*PROBLEM STATEMENT:* What needs reproducing is the run of lines in the data below starting at the line with "personalisieren, Funktionen für" and ending at the line with "dischi rigidi e", both ends included. Copy it exactly, without pictures, and add nothing.

Saved data entries
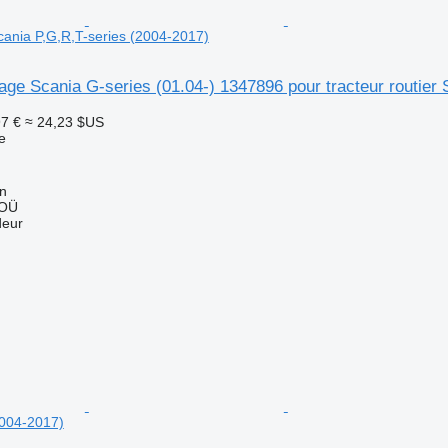
Scania P,G,R,T-series (2004-2017)
lage Scania G-series (01.04-) 1347896 pour tracteur routier
97 €
≈ 24,23 $US
e
nn
 OÜ
deur
2004-2017)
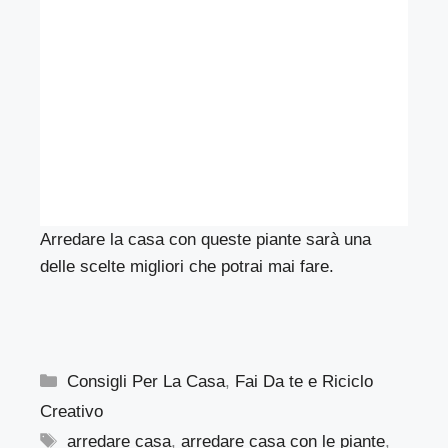
Arredare la casa con queste piante sarà una
delle scelte migliori che potrai mai fare.
Categorie
Consigli Per La Casa
,
Fai Da te e Riciclo
Creativo
Tag
arredare casa
,
arredare casa con le piante
,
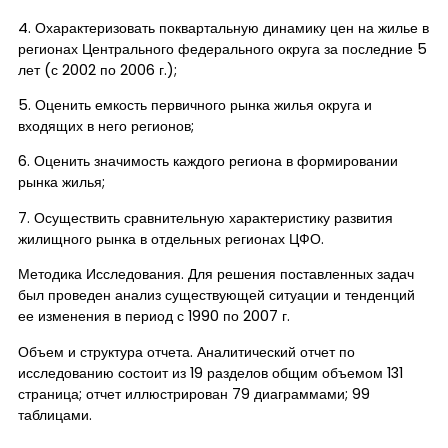
4. Охарактеризовать поквартальную динамику цен на жилье в
регионах Центрального федерального округа за последние 5
лет (с 2002 по 2006 г.);
5. Оценить емкость первичного рынка жилья округа и
входящих в него регионов;
6. Оценить значимость каждого региона в формировании
рынка жилья;
7. Осуществить сравнительную характеристику развития
жилищного рынка в отдельных регионах ЦФО.
Методика Исследования. Для решения поставленных задач
был проведен анализ существующей ситуации и тенденций
ее изменения в период с 1990 по 2007 г.
Объем и структура отчета. Аналитический отчет по
исследованию состоит из 19 разделов общим объемом 131
страница; отчет иллюстрирован 79 диаграммами; 99
таблицами.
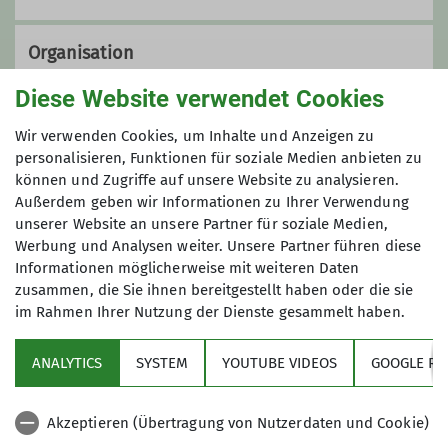
Organisation
Diese Website verwendet Cookies
Martin Z.
Wir verwenden Cookies, um Inhalte und Anzeigen zu
personalisieren, Funktionen für soziale Medien anbieten zu
können und Zugriffe auf unsere Website zu analysieren.
Außerdem geben wir Informationen zu Ihrer Verwendung
015150521838
unserer Website an unsere Partner für soziale Medien,
Anmeldung
Werbung und Analysen weiter. Unsere Partner führen diese
martin@dav-goc.de
Informationen möglicherweise mit weiteren Daten
zusammen, die Sie ihnen bereitgestellt haben oder die sie
über das PrideHike-Formular
im Rahmen Ihrer Nutzung der Dienste gesammelt haben.
Qualifikationen
ANALYTICS
SYSTEM
YOUTUBE VIDEOS
GOOGLE RE
Wanderleiter*in
Akzeptieren (Übertragung von Nutzerdaten und Cookie)
Sektion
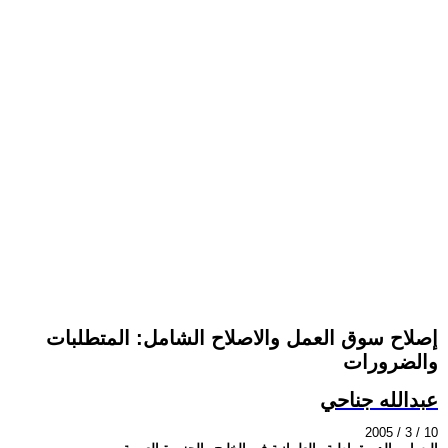
إصلاح سوق العمل والاصلاح الشامل: المتطلبات
والضرورات
عبدالله جناحي
2005 / 3 / 10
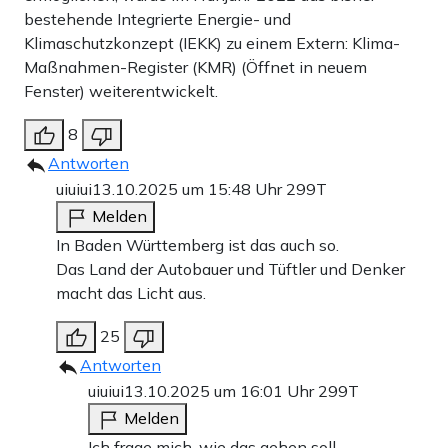
bestehende Integrierte Energie- und
Klimaschutzkonzept (IEKK) zu einem Extern: Klima-
Maßnahmen-Register (KMR) (Öffnet in neuem
Fenster) weiterentwickelt.
8
Antworten
uiuiui
13.10.2025 um 15:48 Uhr
299T
Melden
In Baden Württemberg ist das auch so.
Das Land der Autobauer und Tüftler und Denker
macht das Licht aus.
25
Antworten
uiuiui
13.10.2025 um 16:01 Uhr
299T
Melden
Ich frage mich, wie das gehen soll.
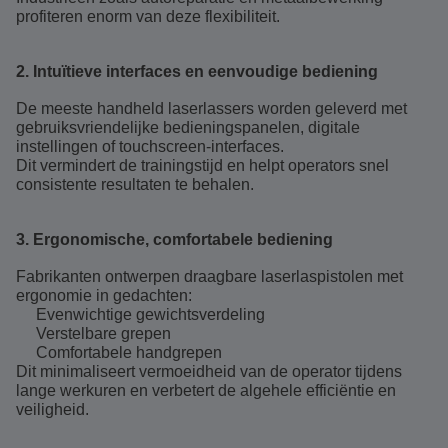
profiteren enorm van deze flexibiliteit.
2. Intuïtieve interfaces en eenvoudige bediening
De meeste handheld laserlassers worden geleverd met
gebruiksvriendelijke bedieningspanelen, digitale
instellingen of touchscreen-interfaces.
Dit vermindert de trainingstijd en helpt operators snel
consistente resultaten te behalen.
3. Ergonomische, comfortabele bediening
Fabrikanten ontwerpen draagbare laserlaspistolen met
ergonomie in gedachten:
Evenwichtige gewichtsverdeling
Verstelbare grepen
Comfortabele handgrepen
Dit minimaliseert vermoeidheid van de operator tijdens
lange werkuren en verbetert de algehele efficiëntie en
veiligheid.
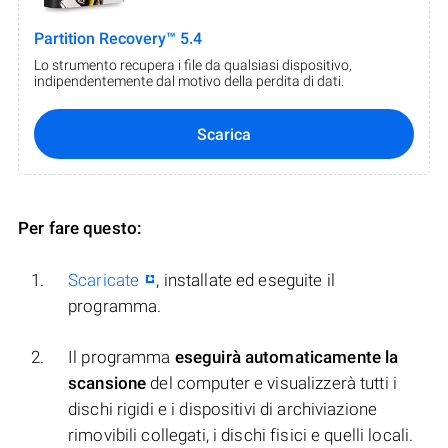
Partition Recovery™ 5.4
Lo strumento recupera i file da qualsiasi dispositivo,
indipendentemente dal motivo della perdita di dati.
Scarica
Per fare questo:
Scaricate
, installate ed eseguite il
programma.
Il programma
eseguirà automaticamente la
scansione
del computer e visualizzerà tutti i
dischi rigidi e i dispositivi di archiviazione
rimovibili collegati, i dischi fisici e quelli locali.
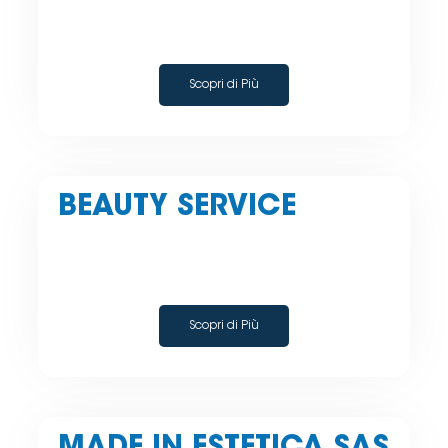
Scopri di Più
BEAUTY SERVICE
Scopri di Più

*EXPECTED ANSWER:*
personalisieren, Funktionen für soziale Medien anbieten zu
können und Zugriffe auf unsere Website zu analysieren.
Außerdem geben wir Informationen zu Ihrer Verwendung
015150521838
unserer Website an unsere Partner für soziale Medien,
Anmeldung
Werbung und Analysen weiter. Unsere Partner führen diese
martin@dav-goc.de
Informationen möglicherweise mit weiteren Daten
zusammen, die Sie ihnen bereitgestellt haben oder die sie
über das PrideHike-Formular
im Rahmen Ihrer Nutzung der Dienste gesammelt haben.
Qualifikationen
ANALYTICS
SYSTEM
YOUTUBE VIDEOS
GOOGLE RE
Wanderleiter*in
Akzeptieren (Übertragung von Nutzerdaten und Cookie)
Sektion
إصلاح سوق العمل والاصلاح الشامل: المتطلبات
والضرورات
عبدالله جناحي
2005 / 3 / 10
bestehende Integrierte Energie- und
Klimaschutzkonzept (IEKK) zu einem Extern: Klima-
Maßnahmen-Register (KMR) (Öffnet in neuem
Fenster) weiterentwickelt.
8
Antworten
uiuiui
13.10.2025 um 15:48 Uhr
299T
Melden
In Baden Württemberg ist das auch so.
Das Land der Autobauer und Tüftler und Denker
macht das Licht aus.
25
Antworten
uiuiui
13.10.2025 um 16:01 Uhr
299T
Melden
Ich frage mich, wie das gehen soll.
profiteren enorm van deze flexibiliteit.
2. Intuïtieve interfaces en eenvoudige bediening
De meeste handheld laserlassers worden geleverd met
gebruiksvriendelijke bedieningspanelen, digitale
instellingen of touchscreen-interfaces.
Dit vermindert de trainingstijd en helpt operators snel
consistente resultaten te behalen.
3. Ergonomische, comfortabele bediening
Fabrikanten ontwerpen draagbare laserlaspistolen met
ergonomie in gedachten:
Evenwichtige gewichtsverdeling
Verstelbare grepen
Comfortabele handgrepen
Dit minimaliseert vermoeidheid van de operator tijdens
lange werkuren en verbetert de algehele efficiëntie en
veiligheid.
Partition Recovery™ 5.4
Lo strumento recupera i file da qualsiasi dispositivo,
indipendentemente dal motivo della perdita di dati.
Scarica
Per fare questo:
Scaricate
, installate ed eseguite il
programma.
Il programma
eseguirà automaticamente la
scansione
del computer e visualizzerà tutti i
dischi rigidi e i dispositivi di archiviazione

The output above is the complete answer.